There are plenty of tools out there for monitoring Docker using Prometheus. We can use the Node Exporter to gather useful information for Docker hosts at an OS/kernel level (memory, cpu, network, filesystem) and at a container level there is cAdvisor which reports resource usage and performance data. Unfortunately I couldn’t find any way of monitoring Docker Thin Pool usage with Prometheus so I wrote a quick Python script to generate usage metrics that are exposed using Node Exporter’s textfile collector. So first, what does “Thin Pool” in Docker means? The Docker documentation is not very clear on this and this answer on Stackoverflow makes it easier to understand:
“A thin pool is a storage source that provides on-demand allocation for storage space. It is more or less similar to virtual memory, which provides full address space to every process. Thin pool is a conceptional term which stands for the backing storage source used by thin provisioning. Thin provisioning allocates virtual chunks of storage from thin pool, while fat provisioning allocates physical blocks of storage from the traditional storage pool. The Docker Engine can be configured to use Device Mapper as its storage driver. This is where you deal with thin provisioning. According to Docker’s documentation, production hosts using the devicemapper storage driver must use direct-lvm mode. This mode uses block devices to create the thin pool.”

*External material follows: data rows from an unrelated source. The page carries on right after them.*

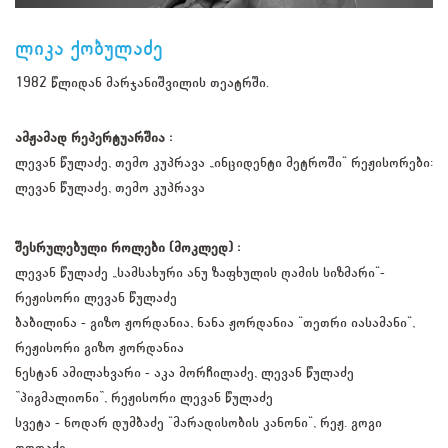
ლიკა ქობულაძე
1982 წლიდან მარჯანიშვილის თეატრში.
ამჟამად რეპერტუარშია :
ლევან წულაძე, თემო კუპრავა „ინციდენტი მეტროში" რეჟისორები:
ლევან წულაძე, თემო კუპრავა
შესრულებული როლები (მოკლედ) :
ლევან წულაძე „სამსახური ანუ ზაფხულის ღამის სიზმარი"-
რეჟისორი ლევან წულაძე
ბაბილინა - გიზო ჟორდანია, ნანა ჟორდანია "თეთრი იასამანი",
რეჟისორი გიზო ჟორდანია
ნესტან ამილახვარი - აკა მორჩილაძე, ლევან წულაძე
”პიგმალიონი”, რეჟისორი ლევან წულაძე
სვეტა - ნოდარ დუმბაძე "მარადისობის კანონი", რეჟ. გოგი
თოდაძე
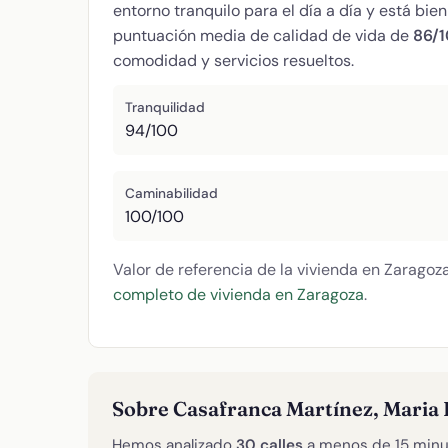
entorno tranquilo para el día a día y está bi
puntuación media de calidad de vida de
86/
comodidad y servicios resueltos.
Tranquilidad
94/100
Caminabilidad
100/100
Valor de referencia de la vivienda en Zaragoz
completo de vivienda en Zaragoza
.
Sobre Casafranca Martínez, Maria 
Hemos analizado
30 calles
a menos de 15 minu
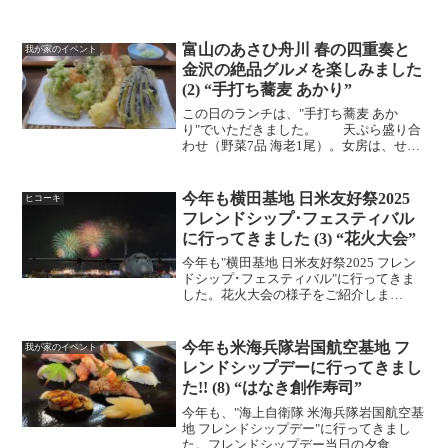
富山のあさひ舟川 春の四重奏と
我が家のイベント
金沢の絶品グルメを楽しみました
(2) “手打ち蕎麦 あかり”
この日のランチは、"手打ち蕎麦 あか
り"でいただきました。 天ぷら盛り合
わせ（野菜7品 海老1尾）。女房は、せい
ろ、 POOHは、とろろせいろの大盛りを
いただきました。
今年も横田基地 日米友好祭2025
ヒコーキ
フレンドシップ･フェスティバル
に行ってきました (3) “花火大会”
今年も"横田基地 日米友好祭2025 フレン
ドシップ･フェスティバル"に行ってきま
した。花火大会の様子をご紹介しま
す。 今回は、"CANON EOS R5
Mark II"を使ってマニュアルフォーカスで
撮影しました。 8時20分から20...
今年も米海兵隊岩国航空基地 フ
我が家のイベント
レンドシップデーに行ってきまし
た!! (8) “はなき創作寿司”
今年も、"海上自衛隊 米海兵隊岩国航空基
地 フレンドシップデー"に行ってきまし
た。フレンドシップデー当日の夕食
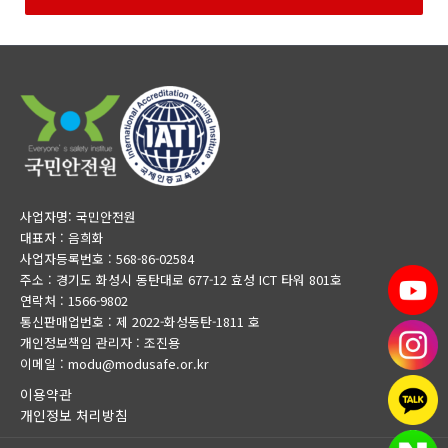
사업자명: 국민안전원
대표자 : 음희화
사업자등록번호 : 568-86-02584
주소 : 경기도 화성시 동탄대로 677-12 효성 ICT 타워 801호
연락처 : 1566-9802
통신판매업번호 : 제 2022-화성동탄-1811 호
개인정보책임 관리자 : 조진용
이메일 : modu@modusafe.or.kr
이용약관
개인정보 처리방침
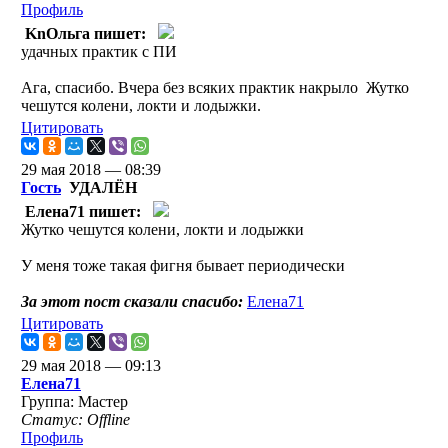
Профиль
KnОльга пишет:
удачных практик с ПИ
Ага, спасибо. Вчера без всяких практик накрыло
Жутко
чешутся колени, локти и лодыжки.
Цитировать
29 мая 2018 — 08:39
Гость
УДАЛЁН
Елена71 пишет:
Жутко чешутся колени, локти и лодыжки
У меня тоже такая фигня бывает периодически
За этот пост сказали спасибо:
Елена71
Цитировать
29 мая 2018 — 09:13
Елена71
Группа: Мастер
Статус: Offline
Профиль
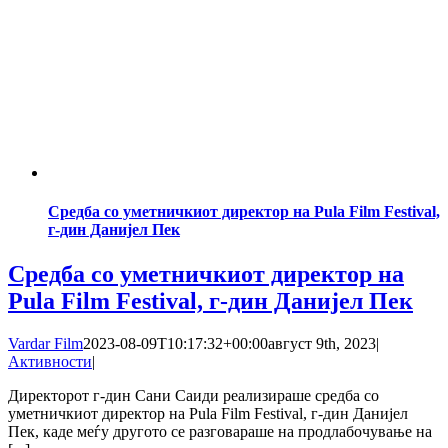
Средба со уметничкиот директор на Pula Film Festival,
г-дин Данијел Пек
Средба со уметничкиот директор на
Pula Film Festival, г-дин Данијел Пек
Vardar Film
2023-08-09T10:17:32+00:00
август 9th, 2023
|
Активности
|
Директорот г-дин Сани Саиди реализираше средба со
уметничкиот директор на Pula Film Festival, г-дин Данијел
Пек, каде меѓу другото се разговараше на продлабочување на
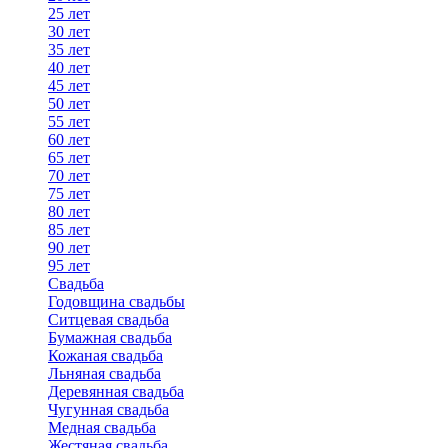
25 лет
30 лет
35 лет
40 лет
45 лет
50 лет
55 лет
60 лет
65 лет
70 лет
75 лет
80 лет
85 лет
90 лет
95 лет
Свадьба
Годовщина свадьбы
Ситцевая свадьба
Бумажная свадьба
Кожаная свадьба
Льняная свадьба
Деревянная свадьба
Чугунная свадьба
Медная свадьба
Жестяная свадьба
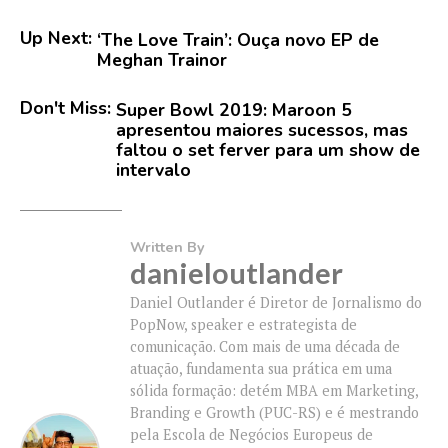
Up Next:
‘The Love Train’: Ouça novo EP de
Meghan Trainor
Don't Miss:
Super Bowl 2019: Maroon 5
apresentou maiores sucessos, mas
faltou o set ferver para um show de
intervalo
Written By
danieloutlander
Daniel Outlander é Diretor de Jornalismo do
PopNow, speaker e estrategista de
comunicação. Com mais de uma década de
atuação, fundamenta sua prática em uma
sólida formação: detém MBA em Marketing,
Branding e Growth (PUC-RS) e é mestrando
pela Escola de Negócios Europeus de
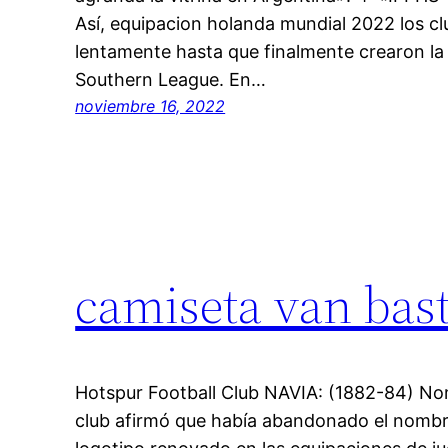
Así, equipacion holanda mundial 2022 los c
lentamente hasta que finalmente crearon la 
Southern League. En…
noviembre 16, 2022
camiseta van bas
Hotspur Football Club NAVIA: (1882-84) Nom
club afirmó que había abandonado el nombre d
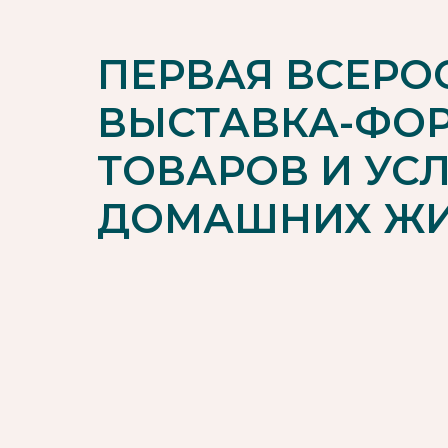
ПЕРВАЯ ВСЕРО
ВЫСТАВКА-ФО
ТОВАРОВ И УСЛ
ДОМАШНИХ Ж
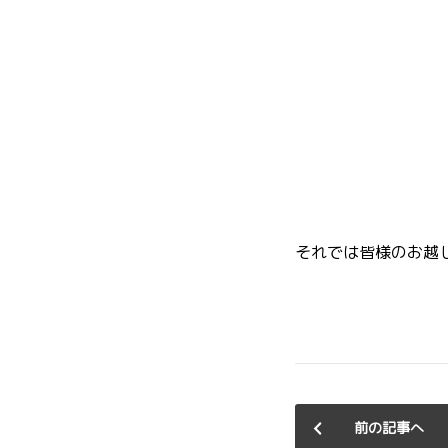
それでは皆様のお越
前の記事へ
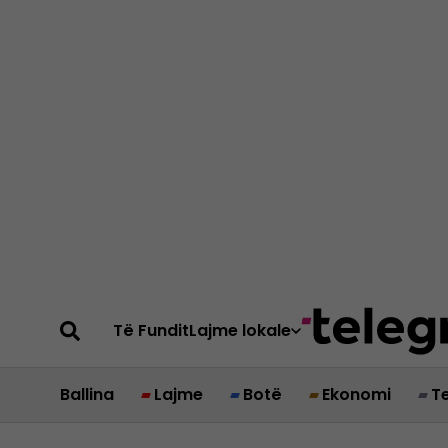
Të Fundit
Lajme lokale
Ballina
Lajme
Botë
Ekonomi
T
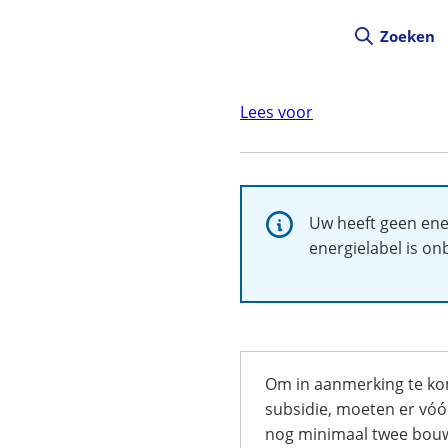
Zoeken
Lees voor
Informatie:
Uw heeft geen ener
energielabel is on
Om in aanmerking te k
subsidie, moeten er vó
nog minimaal twee bouw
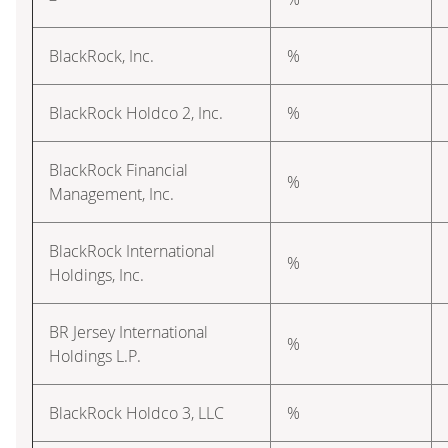
BlackRock, Inc.
%
BlackRock Holdco 2, Inc.
%
BlackRock Financial
%
Management, Inc.
BlackRock International
%
Holdings, Inc.
BR Jersey International
%
Holdings L.P.
BlackRock Holdco 3, LLC
%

If you use AWS ECS, this is done by attaching a specific EBS volume to an instance (/dev/xvdcz). The volume is configured as a Logical Volume Management (LVM) device and it is accessed directly by Docker via the devicemapper backend. If you do a “df -h” on your ECS instance, you will be unable to see it mounted and you can’t monitor its usage using the Node Exporter. But you can see it using the command “docker info |grep Space”. At Signal, we ran into an issue where we were unable to launch tasks on a few instances because we didn’t have enough space left on the Thin Pool. When this happens, the ECS Task event log will throw an error similar to this:
CannotCreateContainerError: API error (500): devmapper: Thin Pool has 4350 free data blocks which is less than minimum required 4454 free data blocks. Create more free space in thin pool or use dm.min_free_space option to change behavior
After increasing the size of our Thin Pool we needed a good way to monitor it so we don’t run into the same issue again. Since we’re running on the Node Exporter on each ECS instance using /tmp as a textfile collector entrypoint, it’s just a matter of calling “docker space”, collect information and write a text file into /tmp so it will be scraped as any other node metric. We run it from cron every minute:
There are 3 metrics:
docker_thinpool_data_space_total_bytes docker_thinpool_data_space_used_bytes docker_thinpool_minimum_free_space_bytes
I think these are self-explanatory and mimic what we see from “docker info”. A quick way of showing how much free space you have left on a Grafana Dashboard would be something like:
docker_thinpool_data_space_total_bytes - docker_thinpool_data_space_used_bytes
You could also build a Prometheus alert using the following expression:
expr: (docker_thinpool_data_space_total_bytes - docker_thinpool_data_space_used_bytes) < docker_thinpool_minimum_free_space_bytes
I don’t monitor any metadata space usage as it’s not much of a problem for us but we it’s very easy to add them to prom-docker-thinpool-usage.py. This could be useful for others.